Direct evaporator apparatus and energy recovery system
Abstract
In one aspect, the present invention provides a direct evaporator apparatus for use in an organic Rankine cycle energy recovery system, comprising: (a) a housing comprising a heat source gas inlet, and a heat source gas outlet, the housing defining a heat source gas flow path from the inlet to the outlet; and (b) a heat exchange tube disposed within the heat source flow path, the heat exchange tube being configured to accommodate an organic Rankine cycle working fluid, the heat exchange tube comprising a working fluid inlet and a working fluid outlet. The direct evaporator apparatus is configured such that at least a portion of a heat source gas having contacted at least a portion of the heat exchange tube is in thermal contact with heat source gas entering the direct evaporator apparatus via the heat source gas inlet.

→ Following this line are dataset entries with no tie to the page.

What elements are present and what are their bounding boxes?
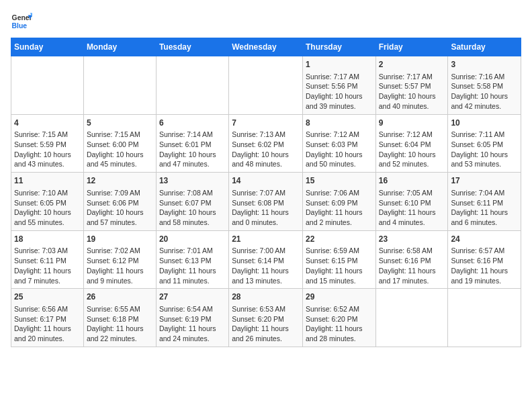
- day-info: Sunrise: 7:12 AM: [379, 130, 445, 140]
- day-info: Daylight: 11 hours: [232, 266, 300, 276]
- header-tuesday: Tuesday: [156, 38, 228, 56]
- day-number: 17: [451, 175, 518, 187]
- calendar-cell: 27Sunrise: 6:54 AMSunset: 6:19 PMDayligh…: [156, 289, 228, 347]
- day-info: Sunrise: 7:07 AM: [232, 188, 300, 198]
- day-number: 7: [232, 118, 300, 129]
- day-info: Sunrise: 7:00 AM: [232, 246, 300, 256]
- day-info: Daylight: 11 hours: [87, 324, 153, 334]
- day-info: Daylight: 11 hours: [306, 208, 373, 218]
- day-info: Daylight: 10 hours: [159, 208, 226, 218]
- day-info: and 57 minutes.: [87, 218, 153, 228]
- calendar-cell: 8Sunrise: 7:12 AMSunset: 6:03 PMDaylight…: [302, 114, 375, 173]
- day-info: Daylight: 10 hours: [306, 150, 373, 160]
- day-number: 5: [87, 118, 153, 129]
- day-info: Daylight: 11 hours: [379, 266, 445, 276]
- calendar-cell: 15Sunrise: 7:06 AMSunset: 6:09 PMDayligh…: [302, 173, 375, 231]
- day-number: 20: [159, 234, 226, 245]
- calendar-cell: [448, 289, 521, 347]
- day-info: and 40 minutes.: [379, 101, 445, 111]
- calendar-cell: 20Sunrise: 7:01 AMSunset: 6:13 PMDayligh…: [156, 230, 228, 289]
- day-info: Sunset: 6:13 PM: [159, 256, 226, 266]
- day-number: 13: [159, 175, 226, 187]
- day-info: Sunrise: 7:17 AM: [306, 72, 373, 82]
- calendar-cell: 28Sunrise: 6:53 AMSunset: 6:20 PMDayligh…: [229, 289, 303, 347]
- day-info: and 48 minutes.: [232, 159, 300, 169]
- calendar-cell: 1Sunrise: 7:17 AMSunset: 5:56 PMDaylight…: [302, 56, 375, 115]
- calendar-week-2: 11Sunrise: 7:10 AMSunset: 6:05 PMDayligh…: [11, 173, 521, 231]
- day-info: Sunset: 6:18 PM: [87, 314, 153, 324]
- day-info: Daylight: 11 hours: [379, 208, 445, 218]
- day-info: Sunset: 6:15 PM: [306, 256, 373, 266]
- day-info: and 22 minutes.: [87, 334, 153, 344]
- day-info: and 4 minutes.: [379, 218, 445, 228]
- day-info: Daylight: 11 hours: [87, 266, 153, 276]
- header-friday: Friday: [375, 38, 448, 56]
- calendar-cell: 4Sunrise: 7:15 AMSunset: 5:59 PMDaylight…: [11, 114, 84, 173]
- day-info: Sunrise: 7:06 AM: [306, 188, 373, 198]
- day-info: Sunset: 6:06 PM: [87, 198, 153, 208]
- calendar-cell: [375, 289, 448, 347]
- day-info: Daylight: 11 hours: [451, 266, 518, 276]
- day-number: 12: [87, 175, 153, 187]
- day-info: Daylight: 11 hours: [306, 266, 373, 276]
- day-info: Sunset: 6:20 PM: [232, 314, 300, 324]
- day-info: Sunset: 6:19 PM: [159, 314, 226, 324]
- day-info: Sunset: 6:11 PM: [14, 256, 81, 266]
- day-info: Sunset: 6:14 PM: [232, 256, 300, 266]
- calendar-cell: 12Sunrise: 7:09 AMSunset: 6:06 PMDayligh…: [83, 173, 156, 231]
- calendar-cell: 29Sunrise: 6:52 AMSunset: 6:20 PMDayligh…: [302, 289, 375, 347]
- day-info: and 58 minutes.: [159, 218, 226, 228]
- header-wednesday: Wednesday: [229, 38, 303, 56]
- calendar-cell: 2Sunrise: 7:17 AMSunset: 5:57 PMDaylight…: [375, 56, 448, 115]
- day-info: Daylight: 11 hours: [232, 324, 300, 334]
- day-info: Daylight: 11 hours: [451, 208, 518, 218]
- day-info: and 6 minutes.: [451, 218, 518, 228]
- day-number: 15: [306, 175, 373, 187]
- calendar-cell: 5Sunrise: 7:15 AMSunset: 6:00 PMDaylight…: [83, 114, 156, 173]
- day-info: Sunset: 6:02 PM: [232, 140, 300, 150]
- day-info: Sunrise: 6:52 AM: [306, 304, 373, 314]
- day-number: 28: [232, 291, 300, 303]
- calendar-cell: [229, 56, 303, 115]
- day-info: and 7 minutes.: [14, 276, 81, 286]
- calendar-cell: 18Sunrise: 7:03 AMSunset: 6:11 PMDayligh…: [11, 230, 84, 289]
- calendar-header-row: SundayMondayTuesdayWednesdayThursdayFrid…: [11, 38, 521, 56]
- day-info: Sunrise: 6:55 AM: [87, 304, 153, 314]
- day-info: and 47 minutes.: [159, 159, 226, 169]
- day-info: and 0 minutes.: [232, 218, 300, 228]
- day-info: and 43 minutes.: [14, 159, 81, 169]
- day-info: Sunset: 6:11 PM: [451, 198, 518, 208]
- day-info: Sunrise: 7:11 AM: [451, 130, 518, 140]
- day-number: 29: [306, 291, 373, 303]
- day-info: Daylight: 10 hours: [14, 208, 81, 218]
- day-number: 27: [159, 291, 226, 303]
- calendar-cell: 22Sunrise: 6:59 AMSunset: 6:15 PMDayligh…: [302, 230, 375, 289]
- calendar-cell: 16Sunrise: 7:05 AMSunset: 6:10 PMDayligh…: [375, 173, 448, 231]
- day-info: Sunset: 6:12 PM: [87, 256, 153, 266]
- day-info: Daylight: 10 hours: [14, 150, 81, 160]
- day-info: Daylight: 10 hours: [379, 150, 445, 160]
- day-info: Sunset: 6:08 PM: [232, 198, 300, 208]
- calendar-cell: [156, 56, 228, 115]
- day-info: Daylight: 10 hours: [451, 91, 518, 101]
- day-info: Sunset: 6:16 PM: [379, 256, 445, 266]
- header-monday: Monday: [83, 38, 156, 56]
- day-info: Sunrise: 7:04 AM: [451, 188, 518, 198]
- svg-text:Blue: Blue: [12, 22, 28, 30]
- calendar-cell: 21Sunrise: 7:00 AMSunset: 6:14 PMDayligh…: [229, 230, 303, 289]
- day-info: and 20 minutes.: [14, 334, 81, 344]
- day-info: Sunrise: 7:02 AM: [87, 246, 153, 256]
- calendar-cell: 9Sunrise: 7:12 AMSunset: 6:04 PMDaylight…: [375, 114, 448, 173]
- day-info: Daylight: 11 hours: [14, 324, 81, 334]
- day-info: Sunrise: 6:54 AM: [159, 304, 226, 314]
- day-info: and 50 minutes.: [306, 159, 373, 169]
- day-info: Daylight: 11 hours: [159, 324, 226, 334]
- day-info: Daylight: 10 hours: [451, 150, 518, 160]
- calendar-cell: 7Sunrise: 7:13 AMSunset: 6:02 PMDaylight…: [229, 114, 303, 173]
- day-info: Sunrise: 7:17 AM: [379, 72, 445, 82]
- day-info: Daylight: 10 hours: [306, 91, 373, 101]
- day-info: and 55 minutes.: [14, 218, 81, 228]
- calendar-cell: 19Sunrise: 7:02 AMSunset: 6:12 PMDayligh…: [83, 230, 156, 289]
- day-number: 4: [14, 118, 81, 129]
- day-info: and 11 minutes.: [159, 276, 226, 286]
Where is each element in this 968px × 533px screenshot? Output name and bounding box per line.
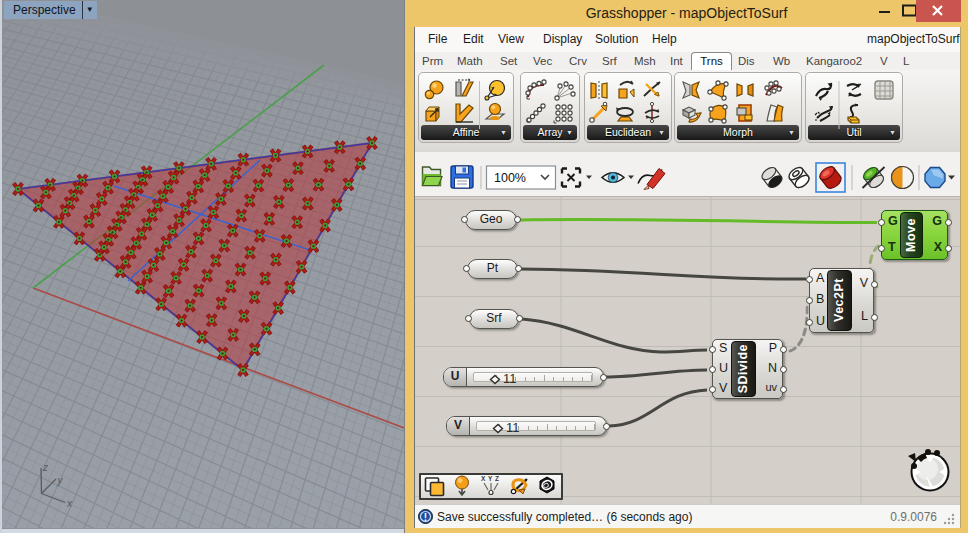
svg-text:X: X <box>481 475 486 482</box>
svg-text:Y: Y <box>488 475 493 482</box>
svg-text:100%: 100% <box>494 171 526 185</box>
svg-text:Z: Z <box>495 475 499 482</box>
svg-text:z: z <box>42 462 48 473</box>
svg-text:!: ! <box>424 512 427 523</box>
svg-text:x: x <box>66 498 73 509</box>
svg-text:y: y <box>57 475 64 486</box>
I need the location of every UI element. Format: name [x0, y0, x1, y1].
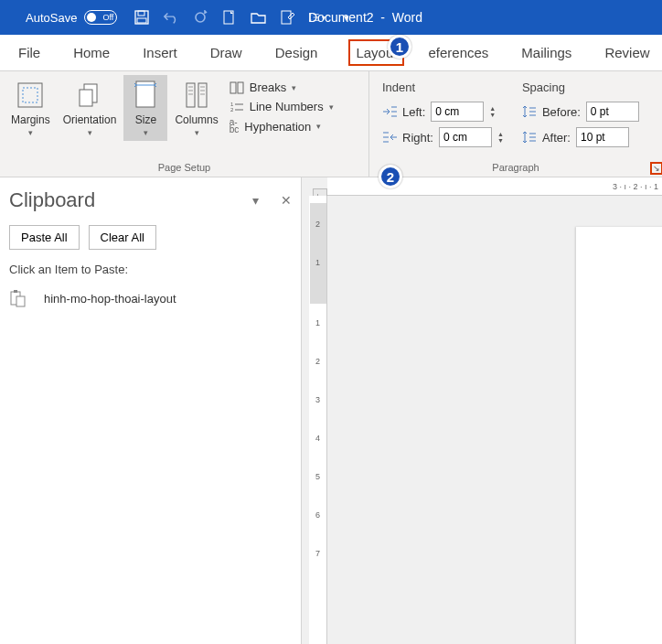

An organic Rankine cycle energy recovery system and a method of energy recovery are also provided.
Claims
exact text as granted — not AI-modifiedWhat is claimed is:
1. A direct evaporator apparatus for use in an organic Rankine cycle (orc) energy recovery system, comprising:
(a) a housing comprising a heat source gas inlet, and a heat source gas outlet, the housing defining a heat source gas flow path from the inlet to the outlet; and
(b) a heat exchange tube disposed within the heat source flow path, the heat exchange tube being configured to accommodate an organic Rankine cycle working fluid, the heat exchange tube comprising a working fluid inlet and a working fluid outlet;
wherein the direct evaporator apparatus is configured such that at least a portion of a heat source gas having contacted at least a portion of the heat exchange tube is in thermal contact with a heat source gas entering the direct evaporator apparatus via the heat source gas inlet.
2. The direct evaporator apparatus according to claim 1 , configured such that the thermal contact is between the heat source gas exiting the direct evaporator apparatus and the heat source gas entering the direct evaporator apparatus.
3. The direct evaporator apparatus according to claim 1 , configured such that the thermal contact is between the heat source gas within the direct evaporator apparatus and the heat source gas entering the direct evaporator apparatus.
4. The direct evaporator apparatus according to claim 1 , further comprising a baffle and a return loop connecting the heat source gas outlet with the heat source gas inlet.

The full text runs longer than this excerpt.